This is the mail archive of the
mailing list for the newlib project.
RE: [PATCH, v3] ARM: Integrate Cortex-A15 optimized memcpy using NEON/VFP.
- From: "Schwarz, Konrad" <konrad dot schwarz at siemens dot com>
- To: Richard Earnshaw <rearnsha at arm dot com>
- Cc: Will Newton <will dot newton at linaro dot org>, Ramana Radhakrishnan <Ramana dot Radhakrishnan at arm dot com>, "newlib at sourceware dot org" <newlib at sourceware dot org>
- Date: Fri, 12 Apr 2013 11:52:00 +0000
- Subject: RE: [PATCH, v3] ARM: Integrate Cortex-A15 optimized memcpy using NEON/VFP.
- References: <515C5C47 dot 4090601 at linaro dot org> <5166F1AD dot 7010703 at arm dot com> <CANu=Dmhs_YKDj+6aJPO3tp_4Qk0NwhtYWUWibgy1tC3wWkd04g at mail dot gmail dot com> <8A6D8E6D161CD644B982513286072E8D02FB11 at DEFTHW99EJ1MSX dot ww902 dot siemens dot net> <5167D697 dot 5080906 at arm dot com>
> -----Original Message-----
> From: Richard Earnshaw [mailto:firstname.lastname@example.org]

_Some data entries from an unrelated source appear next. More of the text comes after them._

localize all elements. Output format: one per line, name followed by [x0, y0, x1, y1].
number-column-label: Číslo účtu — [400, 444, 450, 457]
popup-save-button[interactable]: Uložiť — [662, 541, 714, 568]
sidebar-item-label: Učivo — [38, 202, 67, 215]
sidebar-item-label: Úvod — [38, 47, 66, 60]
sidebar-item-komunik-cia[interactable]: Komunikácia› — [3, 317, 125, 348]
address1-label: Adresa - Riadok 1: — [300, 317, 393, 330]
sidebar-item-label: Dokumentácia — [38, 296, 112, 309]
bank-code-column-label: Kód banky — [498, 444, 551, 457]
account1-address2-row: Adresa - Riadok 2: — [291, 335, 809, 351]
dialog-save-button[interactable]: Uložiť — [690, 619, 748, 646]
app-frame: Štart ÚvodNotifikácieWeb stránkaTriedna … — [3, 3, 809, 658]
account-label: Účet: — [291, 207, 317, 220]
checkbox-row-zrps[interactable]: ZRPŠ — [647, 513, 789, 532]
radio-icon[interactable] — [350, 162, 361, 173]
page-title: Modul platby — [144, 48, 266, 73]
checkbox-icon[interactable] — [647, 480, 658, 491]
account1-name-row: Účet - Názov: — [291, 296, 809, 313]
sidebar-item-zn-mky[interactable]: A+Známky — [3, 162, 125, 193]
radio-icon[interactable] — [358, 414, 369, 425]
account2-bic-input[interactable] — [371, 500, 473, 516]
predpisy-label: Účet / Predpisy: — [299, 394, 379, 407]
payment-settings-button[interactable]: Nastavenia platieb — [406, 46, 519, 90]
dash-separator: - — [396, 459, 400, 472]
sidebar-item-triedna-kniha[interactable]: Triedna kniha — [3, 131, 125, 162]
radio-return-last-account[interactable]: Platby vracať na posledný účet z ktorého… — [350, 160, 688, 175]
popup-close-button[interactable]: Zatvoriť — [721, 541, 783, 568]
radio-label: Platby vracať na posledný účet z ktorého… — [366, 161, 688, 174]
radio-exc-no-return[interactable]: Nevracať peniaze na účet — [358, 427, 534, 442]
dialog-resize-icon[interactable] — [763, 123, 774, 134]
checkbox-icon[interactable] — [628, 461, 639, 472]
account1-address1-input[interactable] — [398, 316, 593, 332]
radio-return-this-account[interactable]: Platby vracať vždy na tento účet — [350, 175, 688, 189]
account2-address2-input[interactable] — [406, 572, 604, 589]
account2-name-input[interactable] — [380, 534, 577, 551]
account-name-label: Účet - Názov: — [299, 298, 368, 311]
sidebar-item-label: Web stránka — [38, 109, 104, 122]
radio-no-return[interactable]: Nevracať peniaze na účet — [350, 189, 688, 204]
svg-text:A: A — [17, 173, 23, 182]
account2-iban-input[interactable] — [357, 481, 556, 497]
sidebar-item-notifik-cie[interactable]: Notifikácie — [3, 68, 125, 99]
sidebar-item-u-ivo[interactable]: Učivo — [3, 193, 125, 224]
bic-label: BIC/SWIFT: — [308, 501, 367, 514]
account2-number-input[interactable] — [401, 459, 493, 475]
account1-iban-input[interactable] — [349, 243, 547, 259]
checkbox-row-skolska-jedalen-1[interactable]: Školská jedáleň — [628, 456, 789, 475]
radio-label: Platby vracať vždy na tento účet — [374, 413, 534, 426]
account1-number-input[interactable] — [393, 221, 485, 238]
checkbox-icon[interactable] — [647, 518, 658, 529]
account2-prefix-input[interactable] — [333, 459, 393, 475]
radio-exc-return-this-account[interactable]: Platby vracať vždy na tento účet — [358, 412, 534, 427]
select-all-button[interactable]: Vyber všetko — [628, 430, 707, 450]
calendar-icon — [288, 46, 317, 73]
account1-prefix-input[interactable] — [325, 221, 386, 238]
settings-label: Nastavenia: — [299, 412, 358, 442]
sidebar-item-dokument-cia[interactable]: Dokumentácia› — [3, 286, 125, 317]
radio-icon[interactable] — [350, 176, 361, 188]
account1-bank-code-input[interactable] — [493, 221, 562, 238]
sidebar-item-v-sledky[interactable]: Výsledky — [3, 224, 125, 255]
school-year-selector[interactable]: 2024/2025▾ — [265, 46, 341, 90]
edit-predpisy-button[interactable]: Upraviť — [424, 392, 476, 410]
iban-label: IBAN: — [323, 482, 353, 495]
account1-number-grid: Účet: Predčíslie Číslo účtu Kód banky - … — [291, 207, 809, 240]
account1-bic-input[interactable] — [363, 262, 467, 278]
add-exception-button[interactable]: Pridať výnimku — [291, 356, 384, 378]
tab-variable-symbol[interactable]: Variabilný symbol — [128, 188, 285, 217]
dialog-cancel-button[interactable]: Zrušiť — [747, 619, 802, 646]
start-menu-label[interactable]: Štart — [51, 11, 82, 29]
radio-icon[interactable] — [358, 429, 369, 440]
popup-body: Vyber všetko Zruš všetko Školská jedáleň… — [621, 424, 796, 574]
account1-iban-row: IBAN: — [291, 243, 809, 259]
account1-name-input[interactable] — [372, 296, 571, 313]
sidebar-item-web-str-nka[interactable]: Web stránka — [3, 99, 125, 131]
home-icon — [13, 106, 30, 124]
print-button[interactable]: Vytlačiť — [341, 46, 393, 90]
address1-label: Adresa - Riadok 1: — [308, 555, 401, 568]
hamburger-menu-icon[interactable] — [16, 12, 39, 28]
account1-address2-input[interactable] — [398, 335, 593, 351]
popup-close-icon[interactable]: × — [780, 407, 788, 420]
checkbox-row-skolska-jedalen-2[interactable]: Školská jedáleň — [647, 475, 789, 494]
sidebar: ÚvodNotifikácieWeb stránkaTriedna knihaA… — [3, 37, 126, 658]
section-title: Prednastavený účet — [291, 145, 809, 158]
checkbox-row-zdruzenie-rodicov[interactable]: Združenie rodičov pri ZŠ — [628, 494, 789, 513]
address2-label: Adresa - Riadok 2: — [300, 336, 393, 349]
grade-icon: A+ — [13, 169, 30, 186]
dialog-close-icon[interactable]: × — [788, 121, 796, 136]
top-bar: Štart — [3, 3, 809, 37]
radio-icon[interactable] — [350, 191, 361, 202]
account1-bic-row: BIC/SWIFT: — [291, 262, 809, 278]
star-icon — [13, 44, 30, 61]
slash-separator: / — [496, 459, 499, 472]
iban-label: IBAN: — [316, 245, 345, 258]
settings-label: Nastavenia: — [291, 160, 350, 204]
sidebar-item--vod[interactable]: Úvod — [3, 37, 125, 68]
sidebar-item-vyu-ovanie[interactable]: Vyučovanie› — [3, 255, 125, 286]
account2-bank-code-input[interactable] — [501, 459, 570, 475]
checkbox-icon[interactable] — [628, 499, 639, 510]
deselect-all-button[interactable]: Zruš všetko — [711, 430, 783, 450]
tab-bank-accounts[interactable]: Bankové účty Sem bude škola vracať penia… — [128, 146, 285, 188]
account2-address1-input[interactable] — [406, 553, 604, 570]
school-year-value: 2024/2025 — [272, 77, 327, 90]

> Sent: Friday, April 12, 2013 11:41 AM
> Subject: Re: [PATCH, v3] ARM: Integrate Cortex-A15 optimized memcpy
> using NEON/VFP.
> I would have thought these days, with hardware floating-point support
> required by the Linux HF ABI, that this wasn't likely to be a major
> issue. The compiler will use FP insns freely as well whenever they are
> available, even for data moves. If you're using memcpy enough for
> performance to be an issue, then you'd want to use the fastest sequence
> possible. If you're not, then why would you care?
A thread's context switch time is increased if it uses
floating point registers. Once a thread has obtained a
floating point context, there is no way of getting rid of
Note that Section B1.8.4 of DDI0406B, an edition of the
ARM V7 architecture manual, describes exactly the optimization
I mentioned in my original post.
So at least up to V7, the architects behind the ARM ISA cared
Also, I've never seen a compiler use FP instructions freely, as I expect
compiler writers are aware of this issue.
> I see build options in the code for three variants: With Neon (and
> VFP), with VFP only and without either. That means that a bare metal
> systems have the option of using an integer-only variant (as does
> anyone else if they are really worried about using FP registers within
How would an application select which variant to use?